The LIFE Act requires applicants to apply for a K-3 visa in the country where their marriage to the U.S. citizen petitioner occurred, or in the event the petitioner and applicant were married in the United States, the country of the applicant’s current residence. After arrival in the United States, they could then complete their processing for permanent residence.

 

All K nonimmigrants are required to file Form I-485, Application to Register Permanent Residence and Adjust Status, after arrival to adjust status as a permanent resident of the United States.

 

K nonimmigrants may only adjust status as a permanent resident through the same U.S. citizen (fiancé(e), spouse, or stepparent) that petitioned for them to receive their K visa status.

 

 

  • Eligibility Criteria

 

You may be eligible to receive a green card as a K nonimmigrant fiancé(e), spouse, or his/her minor child if you:

 

  • Are the beneficiary of an immigrant visa petition that was filed by a U.S. citizen for their spouse or fiancé(e), or the minor children of that spouse/fiancé(e)
  • Have been admitted to the United States as a K Nonimmigrant
  • Met the requirement to marry the U.S. citizen fiancé(e) within 90 days of entry if a K-1 visa holder
  • Are eligible to adjust status as the spouse or child of a U.S. citizen, or the minor child of a K-1 visa holder
  • Have an immigrant visa immediately available
  • Are admissible to the United States.

 

 

  • Application Process

 

If you entered the United States as a fiancé(e) of a U.S. citizen (K-1), child of a fiancée of a U.S. citizen (K-2), or the spouse or child of a U.S. citizen (K-3 or K-4)  you will have to file for adjustment of status in order to get your green card and to remain legally in the United States.

 

To obtain a green card, you need to file Form I-485.

 

If you are present in the United States as a K-1 Fiance(e): You should apply for adjustment as soon as you marry your fiancé(e).

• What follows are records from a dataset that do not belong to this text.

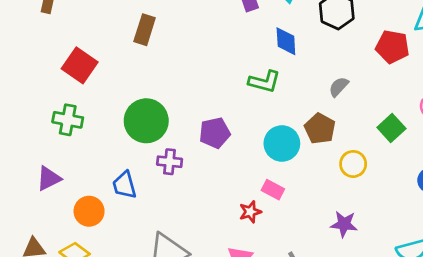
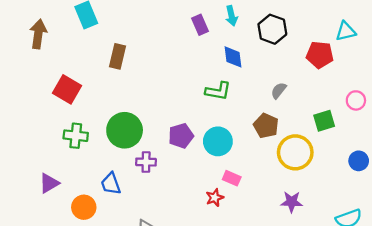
green cross: (68, 120) -> (76, 136), moved
green square: (391, 128) -> (324, 121), turned 30
cyan circle: (282, 143) -> (218, 141), moved
yellow circle: (353, 164) -> (295, 152), size x1.6

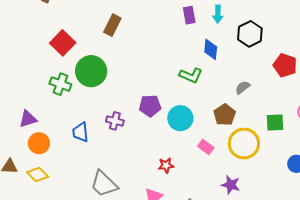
green circle: (125, 130) -> (91, 71), moved
pink rectangle: (232, 178) -> (206, 147), moved
orange circle: (84, 207) -> (39, 143), moved

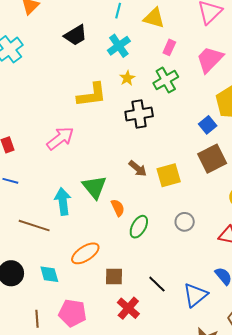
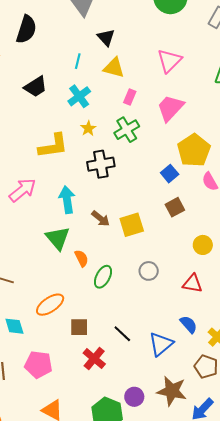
brown square: (212, 159) -> (175, 207), size x0.7
cyan arrow: (63, 201) -> (67, 200), moved

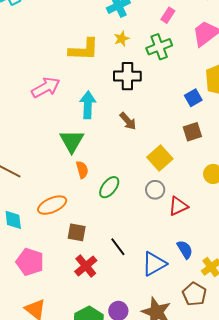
brown arrow: (101, 219) -> (128, 121), moved
yellow square: (132, 225) -> (160, 158), moved, turned -35
orange semicircle: (81, 258) -> (82, 170), moved
red triangle: (193, 284) -> (178, 206), moved, turned -45

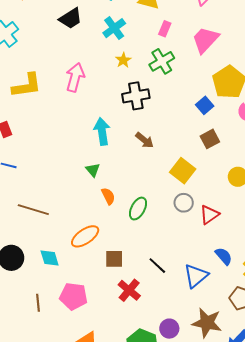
yellow L-shape: (84, 50) -> (27, 85), moved
pink arrow: (46, 87) -> (75, 77), moved, turned -36
green triangle: (72, 141) -> (93, 170), size x0.6

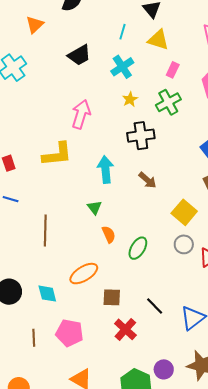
yellow L-shape: (27, 85) -> (57, 154), moved
brown line: (33, 210) -> (45, 231), moved, turned 72

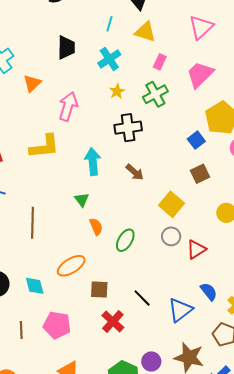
orange triangle: (35, 25) -> (32, 83), moved
black trapezoid: (79, 55) -> (66, 47), turned -60

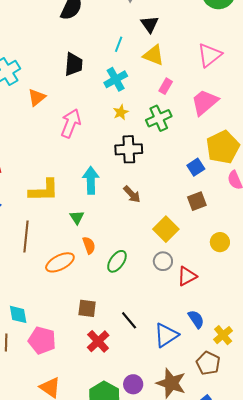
yellow L-shape: (44, 147) -> (44, 190), moved
orange ellipse: (71, 266) -> (60, 262), moved
cyan diamond: (35, 286) -> (18, 314), moved

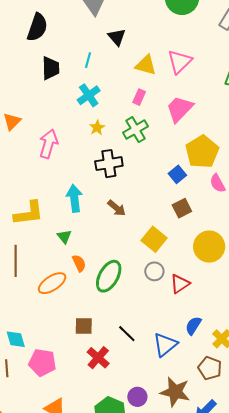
yellow triangle: (154, 55) -> (146, 65), moved
black trapezoid: (74, 64) -> (51, 68), moved
yellow circle: (220, 242) -> (209, 247), size x1.6
green ellipse: (117, 261) -> (109, 276), size x1.4
blue semicircle: (196, 319) -> (193, 326), turned -108

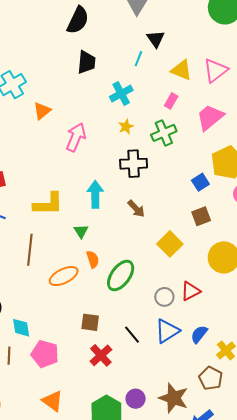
cyan line: (88, 60) -> (138, 59), moved
gray circle: (154, 271) -> (164, 297), moved
blue triangle: (165, 345) -> (167, 331), moved

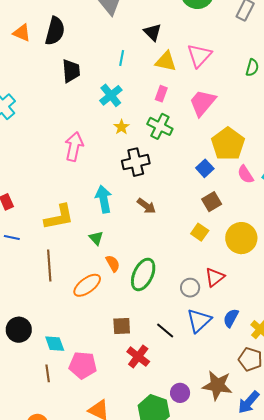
black triangle: (156, 39) -> (153, 32), moved
orange triangle: (42, 111) -> (22, 33), moved, turned -48
green cross: (164, 133) -> (160, 126), turned -30
yellow square: (170, 244) -> (200, 232), moved, size x0.7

By law and regulations, you are required to marry the U.S. citizen who petitioned for you within 90 days of your admission to the United States in K-1 status. If you fail to marry, you will become removable from the United States and cannot adjust through any other means.

 

If you are present in the United States as K-2, the minor child of a K-1 Fiance(e): You should seek adjustment of status at the same time as your parent (K-1) since your reason to adjust, in general, depends on your parent’s eligibility to adjust. There are some special rules as to how long you can seek adjustment. Please refer to the related sections below under “Other considerations” for additional information.

 

The Section 101(b)(1) of the Immigration and Nationality Act defines a “child” as “an unmarried person under twenty-one years of age.”  Generally, a K-2 can seek adjustment of status as the minor child of a K-1. Therefore, if the K-2 adjusts status based on the K-1’s adjustment, then the K-2 can only adjust status prior to his or her 21st birthday. Several recent developments may impact a K-2s ability to seek adjustment beyond the age of 21.

 

If you should attain the age of 21 years while your Form I-485 is pending, you may be covered under the Child Status Protection Act of 2002 (CSPA) (http://www.uscis.gov/green-card/green-card-processes-and-procedures/child-status-protection-act/child-status-protection-act-cspa & http://cspasolution.com/).

 

If you seek adjustment as a K-3, spouse of a U.S. Citizen: You may seek adjustment as soon as you enter the United States. You can only seek adjustment of status based on your marriage to the U.S. citizen spouse who also petitioned for K-3 status for you.

 

If you seek adjustment as a K-4, Child of the K-3 spouse of a U.S. citizen: You should seek adjustment of status as soon as your parent seeks adjustment of status. You can only seek adjustment of status on the basis of the marriage of your K-3 parent to his/her U.S. citizen spouse or the stepparent-child relationship this marriage caused and upon which your I-130 is based. See 8 CFR 245.1(c)(6)(ii) for additional information.